The past year has been marked by great uncertainty for the people of Afghanistan. Continued attacks, record-high levels of civilian deaths, and the repeated postponement of presidential elections have taken a toll on Afghan society. Meanwhile, unprecedented talks between the U.S. and Taliban inspired both hope and fear before they broke down in September. With confidence in a peace process still tempered by concerns over an abrupt U.S. withdrawal and the implications for Afghan women, the importance of comprehensive, reliable data on the views of Afghan citizens cannot be overstated.
USIP hosted The Asia Foundation for the launch of their 15th Survey of the Afghan People.
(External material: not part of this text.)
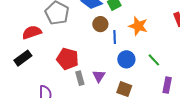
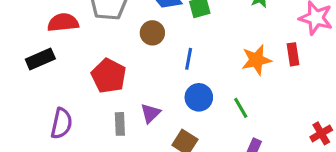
brown circle: (100, 24) -> (152, 33), moved
orange star: (138, 26) -> (256, 60), moved, turned 30
gray rectangle: (80, 78) -> (120, 124), moved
First commissioned in 2004, the annual survey provides an unmatched barometer of Afghan public opinion over time and serves as a unique resource for policymakers, the international community, the Afghan government, and the broader public in Afghanistan. This year’s survey added new questions to further explore Afghan attitudes toward the peace process, elections, and the prospects for reconciliation.
Based on face-to-face interviews with a nationally representative sample of 17,812 citizens across all 34 Afghan provinces, the results reveal citizens’ views on a wide range of key issues, including security, the economy, corruption, justice, reconciliation with the Taliban, access to media, the role of women, governance, and political participation.
Join the conversation on Twitter with #AfghanSurvey.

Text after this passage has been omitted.